Gymnastic Strength Kettlebell Workout

Kettlebell lifting was the modality that took my strength, conditioning, and mental tenacity to the next level when I started in 2011. To this day, I don’t think I’ve ever done a harder workout than a 10 minute set on the platform. Suffice it to say that kettlebells are one of my absolute favorite workout tools! Gymnastic strength training is another training modality that has elevated my level of body control over the last few years. Working with the rings, parallel bars, and bodyweight exercises like handstands is an amazing way to train stability, strength, and mobility.

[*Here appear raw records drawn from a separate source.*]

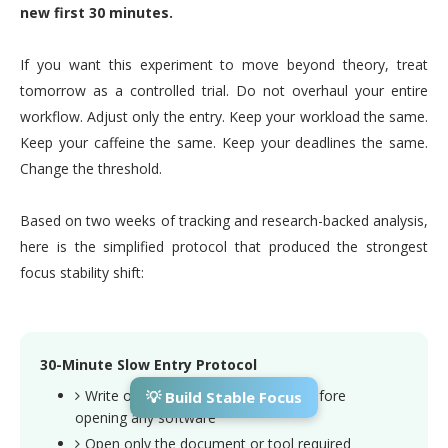
new first 30 minutes.
If you want this experiment to move beyond theory, treat
tomorrow as a controlled trial. Do not overhaul your entire
workflow. Adjust only the entry. Keep your workload the same.
Keep your caffeine the same. Keep your deadlines the same.
Change the threshold.
Based on two weeks of tracking and research-backed analysis,
here is the simplified protocol that produced the strongest
focus stability shift:
30-Minute Slow Entry Protocol
Write one clear primary objective before
💡 Build Stable Focus
opening any software
Open only the document or tool required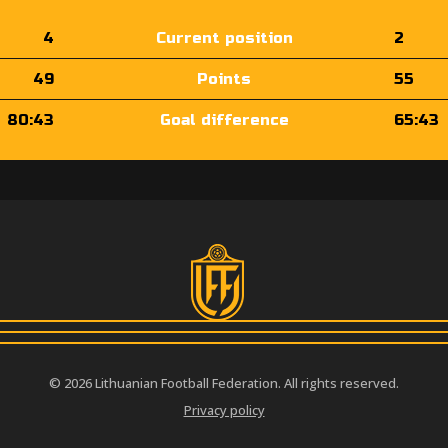
4
Current position
2
49
Points
55
80:43
Goal difference
65:43
© 2026 Lithuanian Football Federation. All rights reserved.
Privacy policy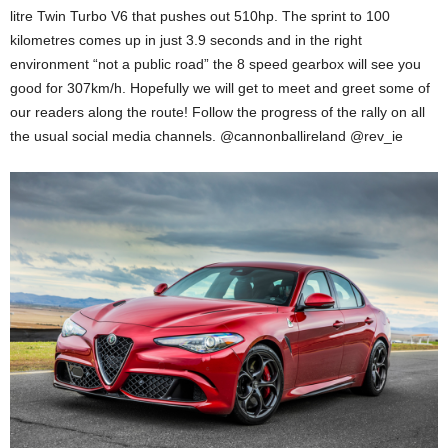
litre Twin Turbo V6 that pushes out 510hp. The sprint to 100
kilometres comes up in just 3.9 seconds and in the right
environment “not a public road” the 8 speed gearbox will see you
good for 307km/h. Hopefully we will get to meet and greet some of
our readers along the route! Follow the progress of the rally on all
the usual social media channels. @cannonballireland @rev_ie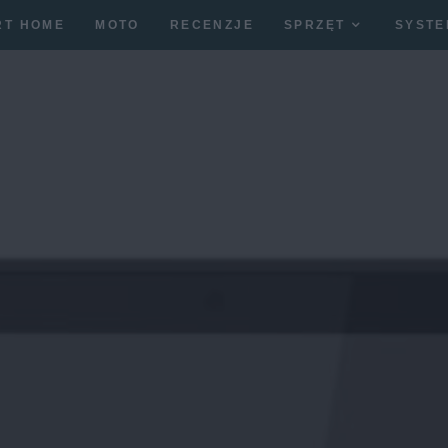
RT HOME
MOTO
RECENZJE
SPRZĘT
SYSTE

In today’s workout, we will do spice up some basic gymnastic strength exercises by using our kettlebells!

Complete 3-5 rounds of the following exercises:

  • Bottoms up overhead carry 30-45 seconds per side

  • Hollow hold 30-45 seconds

  • Close stance kettlebell squat 8-12 reps

  • Handstand wall hold 10-30 seconds

  • Modified dragon flag 5-10 reps

  • Knee tuck or L hold 15-30 seconds

The rep ranges above will depend on your starting strength level; choose the lower range if you’re new to gymnastic strength work, and the higher range if you’re more experienced. For a few of the exercises there are several levels shown in the video, in order from easiest to hardest. Choose the variation that works best for you.

PS - The exercises in the video below are sped up. Please don’t feel the need to rush the exercises; go at a pace where you can maintain good form.